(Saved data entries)
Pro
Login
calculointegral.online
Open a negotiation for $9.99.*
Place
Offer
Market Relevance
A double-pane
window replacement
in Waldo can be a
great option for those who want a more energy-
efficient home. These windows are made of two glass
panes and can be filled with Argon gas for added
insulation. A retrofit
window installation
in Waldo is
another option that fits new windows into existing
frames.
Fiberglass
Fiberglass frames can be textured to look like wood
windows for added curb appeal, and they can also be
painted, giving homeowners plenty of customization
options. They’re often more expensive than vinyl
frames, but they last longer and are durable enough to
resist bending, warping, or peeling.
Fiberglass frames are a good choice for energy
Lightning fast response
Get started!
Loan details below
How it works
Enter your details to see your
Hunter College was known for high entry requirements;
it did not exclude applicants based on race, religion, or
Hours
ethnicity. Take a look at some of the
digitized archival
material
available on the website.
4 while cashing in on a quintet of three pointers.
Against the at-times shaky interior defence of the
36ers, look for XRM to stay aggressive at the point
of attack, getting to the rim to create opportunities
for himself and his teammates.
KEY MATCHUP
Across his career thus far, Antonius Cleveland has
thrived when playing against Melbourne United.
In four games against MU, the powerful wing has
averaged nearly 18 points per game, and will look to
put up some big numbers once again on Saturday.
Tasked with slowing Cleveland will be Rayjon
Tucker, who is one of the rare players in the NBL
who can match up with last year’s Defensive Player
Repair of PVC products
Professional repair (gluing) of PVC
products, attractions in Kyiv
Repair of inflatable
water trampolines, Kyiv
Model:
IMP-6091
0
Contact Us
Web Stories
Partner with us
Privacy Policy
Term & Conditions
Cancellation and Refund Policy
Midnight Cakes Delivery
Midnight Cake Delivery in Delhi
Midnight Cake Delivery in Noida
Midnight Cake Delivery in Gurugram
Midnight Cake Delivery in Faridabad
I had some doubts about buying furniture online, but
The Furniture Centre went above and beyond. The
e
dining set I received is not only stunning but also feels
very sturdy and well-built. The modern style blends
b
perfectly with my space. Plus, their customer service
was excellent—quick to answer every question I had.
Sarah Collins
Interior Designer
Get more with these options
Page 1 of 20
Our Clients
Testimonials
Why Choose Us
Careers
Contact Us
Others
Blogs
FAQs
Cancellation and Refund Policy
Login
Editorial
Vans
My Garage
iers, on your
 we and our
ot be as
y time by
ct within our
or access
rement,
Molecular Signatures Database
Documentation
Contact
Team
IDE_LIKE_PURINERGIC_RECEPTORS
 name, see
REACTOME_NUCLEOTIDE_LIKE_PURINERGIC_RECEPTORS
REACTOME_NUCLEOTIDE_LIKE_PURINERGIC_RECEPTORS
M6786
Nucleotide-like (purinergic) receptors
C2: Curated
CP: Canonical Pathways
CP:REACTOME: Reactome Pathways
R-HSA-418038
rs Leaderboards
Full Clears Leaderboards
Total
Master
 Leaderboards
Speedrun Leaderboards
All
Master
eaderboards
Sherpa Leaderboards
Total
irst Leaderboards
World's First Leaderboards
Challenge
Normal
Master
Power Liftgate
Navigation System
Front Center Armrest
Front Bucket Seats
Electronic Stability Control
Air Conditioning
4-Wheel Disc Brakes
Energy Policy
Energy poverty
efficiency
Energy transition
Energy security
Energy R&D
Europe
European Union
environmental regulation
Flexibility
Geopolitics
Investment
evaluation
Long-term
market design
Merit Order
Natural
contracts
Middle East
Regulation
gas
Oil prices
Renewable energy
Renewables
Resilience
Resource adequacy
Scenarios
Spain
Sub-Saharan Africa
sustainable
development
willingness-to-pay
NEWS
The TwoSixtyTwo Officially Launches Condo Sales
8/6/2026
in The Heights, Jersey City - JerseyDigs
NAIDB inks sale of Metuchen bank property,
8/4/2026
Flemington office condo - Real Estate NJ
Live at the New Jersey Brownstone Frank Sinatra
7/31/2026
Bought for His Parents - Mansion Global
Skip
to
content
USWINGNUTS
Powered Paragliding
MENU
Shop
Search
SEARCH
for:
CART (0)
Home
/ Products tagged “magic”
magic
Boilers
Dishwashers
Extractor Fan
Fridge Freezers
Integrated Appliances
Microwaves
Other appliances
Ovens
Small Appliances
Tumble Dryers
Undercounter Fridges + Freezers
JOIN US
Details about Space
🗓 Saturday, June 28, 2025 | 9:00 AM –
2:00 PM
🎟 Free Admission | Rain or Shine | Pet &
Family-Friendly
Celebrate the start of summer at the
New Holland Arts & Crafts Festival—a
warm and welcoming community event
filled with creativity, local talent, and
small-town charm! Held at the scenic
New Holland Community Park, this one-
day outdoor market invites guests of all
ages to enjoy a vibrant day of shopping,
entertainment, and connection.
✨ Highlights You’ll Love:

## Your objective
All of the entries above, written out exactly, make up the reply.

## Output below
Pro
Login
calculointegral.online
Open a negotiation for $9.99.*
Place
Offer
Market Relevance
A double-pane
window replacement
in Waldo can be a
great option for those who want a more energy-
efficient home. These windows are made of two glass
panes and can be filled with Argon gas for added
insulation. A retrofit
window installation
in Waldo is
another option that fits new windows into existing
frames.
Fiberglass
Fiberglass frames can be textured to look like wood
windows for added curb appeal, and they can also be
painted, giving homeowners plenty of customization
options. They’re often more expensive than vinyl
frames, but they last longer and are durable enough to
resist bending, warping, or peeling.
Fiberglass frames are a good choice for energy
Lightning fast response
Get started!
Loan details below
How it works
Enter your details to see your
Hunter College was known for high entry requirements;
it did not exclude applicants based on race, religion, or
Hours
ethnicity. Take a look at some of the
digitized archival
material
available on the website.
4 while cashing in on a quintet of three pointers.
Against the at-times shaky interior defence of the
36ers, look for XRM to stay aggressive at the point
of attack, getting to the rim to create opportunities
for himself and his teammates.
KEY MATCHUP
Across his career thus far, Antonius Cleveland has
thrived when playing against Melbourne United.
In four games against MU, the powerful wing has
averaged nearly 18 points per game, and will look to
put up some big numbers once again on Saturday.
Tasked with slowing Cleveland will be Rayjon
Tucker, who is one of the rare players in the NBL
who can match up with last year’s Defensive Player
Repair of PVC products
Professional repair (gluing) of PVC
products, attractions in Kyiv
Repair of inflatable
water trampolines, Kyiv
Model:
IMP-6091
0
Contact Us
Web Stories
Partner with us
Privacy Policy
Term & Conditions
Cancellation and Refund Policy
Midnight Cakes Delivery
Midnight Cake Delivery in Delhi
Midnight Cake Delivery in Noida
Midnight Cake Delivery in Gurugram
Midnight Cake Delivery in Faridabad
I had some doubts about buying furniture online, but
The Furniture Centre went above and beyond. The
e
dining set I received is not only stunning but also feels
very sturdy and well-built. The modern style blends
b
perfectly with my space. Plus, their customer service
was excellent—quick to answer every question I had.
Sarah Collins
Interior Designer
Get more with these options
Page 1 of 20
Our Clients
Testimonials
Why Choose Us
Careers
Contact Us
Others
Blogs
FAQs
Cancellation and Refund Policy
Login
Editorial
Vans
My Garage
iers, on your
 we and our
ot be as
y time by
ct within our
or access
rement,
Molecular Signatures Database
Documentation
Contact
Team
IDE_LIKE_PURINERGIC_RECEPTORS
 name, see
REACTOME_NUCLEOTIDE_LIKE_PURINERGIC_RECEPTORS
REACTOME_NUCLEOTIDE_LIKE_PURINERGIC_RECEPTORS
M6786
Nucleotide-like (purinergic) receptors
C2: Curated
CP: Canonical Pathways
CP:REACTOME: Reactome Pathways
R-HSA-418038
rs Leaderboards
Full Clears Leaderboards
Total
Master
 Leaderboards
Speedrun Leaderboards
All
Master
eaderboards
Sherpa Leaderboards
Total
irst Leaderboards
World's First Leaderboards
Challenge
Normal
Master
Power Liftgate
Navigation System
Front Center Armrest
Front Bucket Seats
Electronic Stability Control
Air Conditioning
4-Wheel Disc Brakes
Energy Policy
Energy poverty
efficiency
Energy transition
Energy security
Energy R&D
Europe
European Union
environmental regulation
Flexibility
Geopolitics
Investment
evaluation
Long-term
market design
Merit Order
Natural
contracts
Middle East
Regulation
gas
Oil prices
Renewable energy
Renewables
Resilience
Resource adequacy
Scenarios
Spain
Sub-Saharan Africa
sustainable
development
willingness-to-pay
NEWS
The TwoSixtyTwo Officially Launches Condo Sales
8/6/2026
in The Heights, Jersey City - JerseyDigs
NAIDB inks sale of Metuchen bank property,
8/4/2026
Flemington office condo - Real Estate NJ
Live at the New Jersey Brownstone Frank Sinatra
7/31/2026
Bought for His Parents - Mansion Global
Skip
to
content
USWINGNUTS
Powered Paragliding
MENU
Shop
Search
SEARCH
for:
CART (0)
Home
/ Products tagged “magic”
magic
Boilers
Dishwashers
Extractor Fan
Fridge Freezers
Integrated Appliances
Microwaves
Other appliances
Ovens
Small Appliances
Tumble Dryers
Undercounter Fridges + Freezers
JOIN US
Details about Space
🗓 Saturday, June 28, 2025 | 9:00 AM –
2:00 PM
🎟 Free Admission | Rain or Shine | Pet &
Family-Friendly
Celebrate the start of summer at the
New Holland Arts & Crafts Festival—a
warm and welcoming community event
filled with creativity, local talent, and
small-town charm! Held at the scenic
New Holland Community Park, this one-
day outdoor market invites guests of all
ages to enjoy a vibrant day of shopping,
entertainment, and connection.
✨ Highlights You’ll Love:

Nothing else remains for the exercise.